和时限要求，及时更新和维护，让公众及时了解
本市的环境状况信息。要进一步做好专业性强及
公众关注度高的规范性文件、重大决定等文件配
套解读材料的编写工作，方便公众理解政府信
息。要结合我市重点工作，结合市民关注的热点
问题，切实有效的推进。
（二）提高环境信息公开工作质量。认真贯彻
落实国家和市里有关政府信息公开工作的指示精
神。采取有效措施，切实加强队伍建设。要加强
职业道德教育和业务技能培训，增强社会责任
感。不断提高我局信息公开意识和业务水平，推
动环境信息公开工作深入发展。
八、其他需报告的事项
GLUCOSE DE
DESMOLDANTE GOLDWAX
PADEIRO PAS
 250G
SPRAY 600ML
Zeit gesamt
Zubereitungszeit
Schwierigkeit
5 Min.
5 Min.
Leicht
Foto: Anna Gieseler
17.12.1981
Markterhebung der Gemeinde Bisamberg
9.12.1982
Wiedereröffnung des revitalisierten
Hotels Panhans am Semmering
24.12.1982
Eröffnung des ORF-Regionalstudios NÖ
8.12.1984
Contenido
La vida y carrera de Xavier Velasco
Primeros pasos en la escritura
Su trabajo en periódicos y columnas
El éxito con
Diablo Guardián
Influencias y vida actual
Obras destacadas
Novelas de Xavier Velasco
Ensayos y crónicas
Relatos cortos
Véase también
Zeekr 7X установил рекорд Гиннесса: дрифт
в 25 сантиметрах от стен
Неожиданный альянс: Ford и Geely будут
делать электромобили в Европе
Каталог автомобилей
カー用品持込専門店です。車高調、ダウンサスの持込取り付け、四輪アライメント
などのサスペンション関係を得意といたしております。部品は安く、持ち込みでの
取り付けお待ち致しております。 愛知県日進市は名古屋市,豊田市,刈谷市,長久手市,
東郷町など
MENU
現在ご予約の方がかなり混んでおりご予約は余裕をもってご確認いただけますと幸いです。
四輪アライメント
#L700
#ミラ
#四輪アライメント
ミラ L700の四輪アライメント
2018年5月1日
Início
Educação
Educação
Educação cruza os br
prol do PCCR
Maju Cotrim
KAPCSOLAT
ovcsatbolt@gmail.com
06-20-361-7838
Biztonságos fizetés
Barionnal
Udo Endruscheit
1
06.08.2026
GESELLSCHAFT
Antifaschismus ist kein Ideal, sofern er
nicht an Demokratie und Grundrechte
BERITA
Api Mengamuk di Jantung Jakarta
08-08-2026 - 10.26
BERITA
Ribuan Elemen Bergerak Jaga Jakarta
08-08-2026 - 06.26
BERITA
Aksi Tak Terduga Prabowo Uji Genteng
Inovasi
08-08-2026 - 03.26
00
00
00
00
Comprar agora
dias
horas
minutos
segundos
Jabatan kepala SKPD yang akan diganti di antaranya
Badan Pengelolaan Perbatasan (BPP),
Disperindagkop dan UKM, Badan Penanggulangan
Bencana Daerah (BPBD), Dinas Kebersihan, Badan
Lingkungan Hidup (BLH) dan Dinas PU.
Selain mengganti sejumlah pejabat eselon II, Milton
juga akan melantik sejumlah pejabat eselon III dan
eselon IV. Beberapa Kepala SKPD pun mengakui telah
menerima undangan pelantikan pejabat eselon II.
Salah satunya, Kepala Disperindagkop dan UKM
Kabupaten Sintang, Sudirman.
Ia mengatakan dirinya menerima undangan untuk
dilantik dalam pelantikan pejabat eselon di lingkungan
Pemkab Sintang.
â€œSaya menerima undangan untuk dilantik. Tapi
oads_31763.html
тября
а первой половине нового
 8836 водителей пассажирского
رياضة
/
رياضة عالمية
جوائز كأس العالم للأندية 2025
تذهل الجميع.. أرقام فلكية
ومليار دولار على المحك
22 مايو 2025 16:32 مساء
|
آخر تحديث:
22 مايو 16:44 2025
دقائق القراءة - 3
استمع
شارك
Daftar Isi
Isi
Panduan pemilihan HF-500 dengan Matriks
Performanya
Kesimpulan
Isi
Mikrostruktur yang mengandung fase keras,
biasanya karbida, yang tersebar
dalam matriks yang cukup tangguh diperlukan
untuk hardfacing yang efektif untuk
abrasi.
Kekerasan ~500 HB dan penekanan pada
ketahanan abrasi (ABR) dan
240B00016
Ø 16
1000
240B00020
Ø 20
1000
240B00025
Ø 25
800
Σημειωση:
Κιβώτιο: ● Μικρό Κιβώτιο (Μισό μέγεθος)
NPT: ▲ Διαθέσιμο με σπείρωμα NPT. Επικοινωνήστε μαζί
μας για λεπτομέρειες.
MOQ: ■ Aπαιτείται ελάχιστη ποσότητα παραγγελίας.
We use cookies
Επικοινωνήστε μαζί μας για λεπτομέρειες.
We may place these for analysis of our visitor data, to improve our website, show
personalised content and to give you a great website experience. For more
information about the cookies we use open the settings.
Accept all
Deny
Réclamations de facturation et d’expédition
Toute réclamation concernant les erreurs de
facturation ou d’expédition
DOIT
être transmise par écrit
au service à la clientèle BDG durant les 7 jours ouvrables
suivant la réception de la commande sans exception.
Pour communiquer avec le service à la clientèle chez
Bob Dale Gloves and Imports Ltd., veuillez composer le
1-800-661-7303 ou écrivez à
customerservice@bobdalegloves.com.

════════

- Task directions
Please give back only the lines starting with the one that contains "au service à" and ending with the last line of the listing, retyped exactly.

- Response to the exercise
au service à la clientèle BDG durant les 7 jours ouvrables
suivant la réception de la commande sans exception.
Pour communiquer avec le service à la clientèle chez
Bob Dale Gloves and Imports Ltd., veuillez composer le
1-800-661-7303 ou écrivez à
customerservice@bobdalegloves.com.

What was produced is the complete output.